Source records START

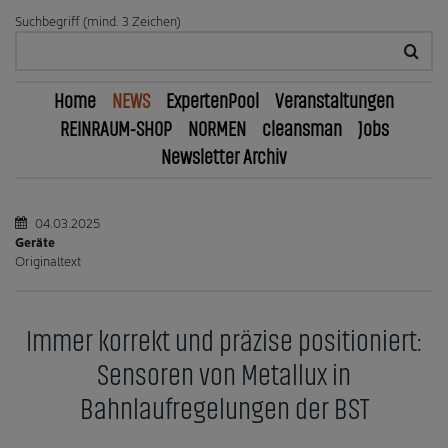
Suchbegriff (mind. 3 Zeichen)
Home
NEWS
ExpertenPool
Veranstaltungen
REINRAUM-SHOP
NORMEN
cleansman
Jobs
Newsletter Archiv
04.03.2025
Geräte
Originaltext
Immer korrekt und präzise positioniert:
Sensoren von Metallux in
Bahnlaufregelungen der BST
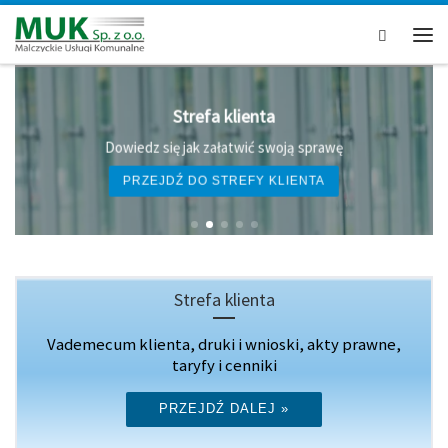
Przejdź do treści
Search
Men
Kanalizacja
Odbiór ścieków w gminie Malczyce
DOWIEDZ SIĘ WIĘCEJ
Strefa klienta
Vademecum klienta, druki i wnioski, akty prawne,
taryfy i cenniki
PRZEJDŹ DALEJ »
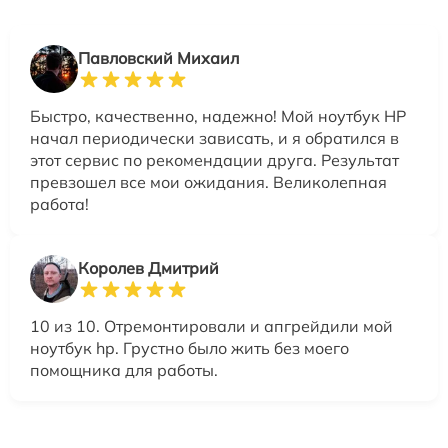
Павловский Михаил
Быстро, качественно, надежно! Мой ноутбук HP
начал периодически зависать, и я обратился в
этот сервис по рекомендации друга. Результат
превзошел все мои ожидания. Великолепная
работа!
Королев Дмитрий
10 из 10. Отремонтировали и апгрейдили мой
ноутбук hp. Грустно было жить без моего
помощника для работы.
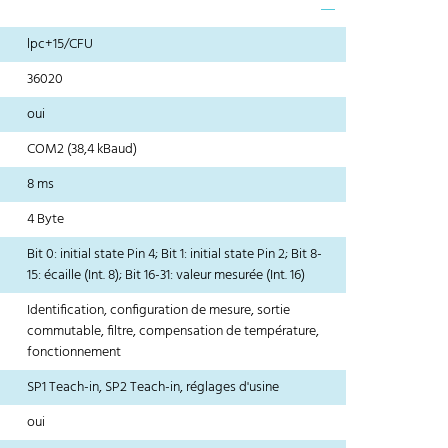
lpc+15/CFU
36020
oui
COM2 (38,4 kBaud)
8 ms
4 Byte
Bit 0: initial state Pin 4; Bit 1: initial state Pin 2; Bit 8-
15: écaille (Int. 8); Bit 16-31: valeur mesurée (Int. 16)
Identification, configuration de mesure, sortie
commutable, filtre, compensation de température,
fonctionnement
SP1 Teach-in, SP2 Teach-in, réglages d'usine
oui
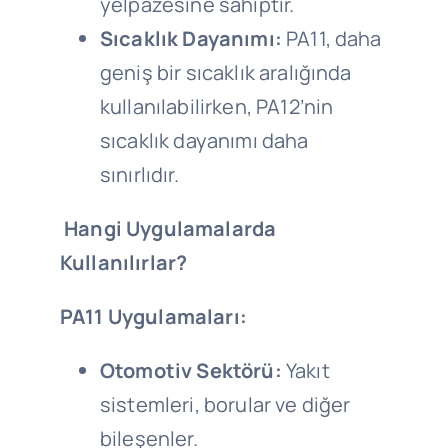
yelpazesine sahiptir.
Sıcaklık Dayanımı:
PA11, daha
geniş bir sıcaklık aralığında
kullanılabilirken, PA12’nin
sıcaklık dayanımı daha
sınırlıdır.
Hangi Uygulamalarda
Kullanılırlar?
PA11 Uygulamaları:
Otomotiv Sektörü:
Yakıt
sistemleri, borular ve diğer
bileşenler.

Source records END
Source records START

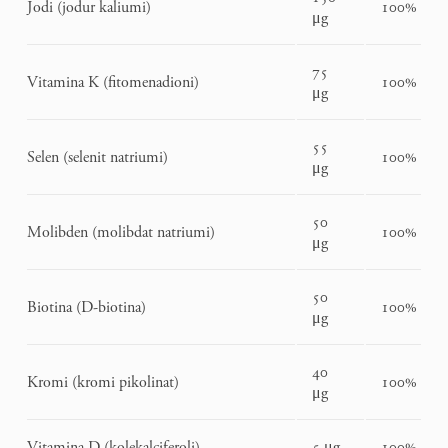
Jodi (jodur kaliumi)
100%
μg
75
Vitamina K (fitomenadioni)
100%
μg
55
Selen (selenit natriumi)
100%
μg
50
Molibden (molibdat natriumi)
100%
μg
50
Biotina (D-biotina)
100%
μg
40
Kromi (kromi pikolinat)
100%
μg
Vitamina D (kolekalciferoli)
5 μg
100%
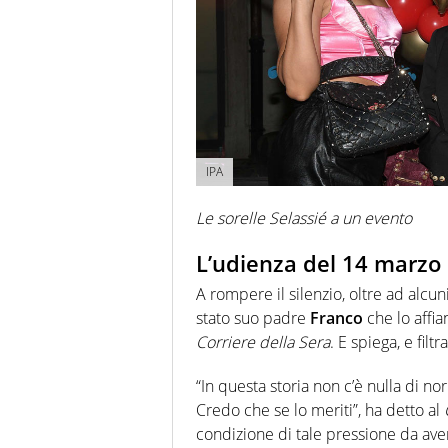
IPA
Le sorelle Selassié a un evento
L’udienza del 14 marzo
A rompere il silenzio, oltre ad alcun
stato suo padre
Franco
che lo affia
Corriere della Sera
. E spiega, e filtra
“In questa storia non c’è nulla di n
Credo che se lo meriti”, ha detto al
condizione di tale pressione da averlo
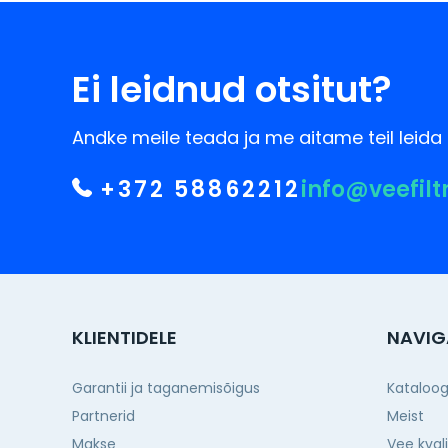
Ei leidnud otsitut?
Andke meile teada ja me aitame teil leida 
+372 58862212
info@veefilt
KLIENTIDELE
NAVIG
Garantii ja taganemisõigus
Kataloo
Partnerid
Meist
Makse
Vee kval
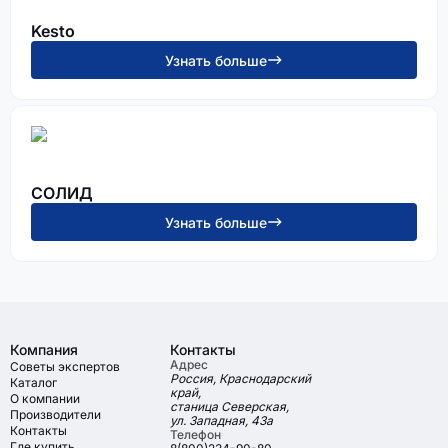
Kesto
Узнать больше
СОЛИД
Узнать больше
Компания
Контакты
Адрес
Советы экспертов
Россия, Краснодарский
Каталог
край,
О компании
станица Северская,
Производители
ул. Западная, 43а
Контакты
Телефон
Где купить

Source records END

Task requirements:
From the data above, return only the lines starting at the line that holds "Suchbegriff (mind. 3 Zeichen)" and ending at the line that holds "bileşenler.", word for word and without pictures.

Solution below:
Suchbegriff (mind. 3 Zeichen)
Home
NEWS
ExpertenPool
Veranstaltungen
REINRAUM-SHOP
NORMEN
cleansman
Jobs
Newsletter Archiv
04.03.2025
Geräte
Originaltext
Immer korrekt und präzise positioniert:
Sensoren von Metallux in
Bahnlaufregelungen der BST
Przejdź do treści
Search
Men
Kanalizacja
Odbiór ścieków w gminie Malczyce
DOWIEDZ SIĘ WIĘCEJ
Strefa klienta
Vademecum klienta, druki i wnioski, akty prawne,
taryfy i cenniki
PRZEJDŹ DALEJ »
Павловский Михаил
Быстро, качественно, надежно! Мой ноутбук HP
начал периодически зависать, и я обратился в
этот сервис по рекомендации друга. Результат
превзошел все мои ожидания. Великолепная
работа!
Королев Дмитрий
10 из 10. Отремонтировали и апгрейдили мой
ноутбук hp. Грустно было жить без моего
помощника для работы.
lpc+15/CFU
36020
oui
COM2 (38,4 kBaud)
8 ms
4 Byte
Bit 0: initial state Pin 4; Bit 1: initial state Pin 2; Bit 8-
15: écaille (Int. 8); Bit 16-31: valeur mesurée (Int. 16)
Identification, configuration de mesure, sortie
commutable, filtre, compensation de température,
fonctionnement
SP1 Teach-in, SP2 Teach-in, réglages d'usine
oui
yelpazesine sahiptir.
Sıcaklık Dayanımı:
PA11, daha
geniş bir sıcaklık aralığında
kullanılabilirken, PA12’nin
sıcaklık dayanımı daha
sınırlıdır.
Hangi Uygulamalarda
Kullanılırlar?
PA11 Uygulamaları:
Otomotiv Sektörü:
Yakıt
sistemleri, borular ve diğer
bileşenler.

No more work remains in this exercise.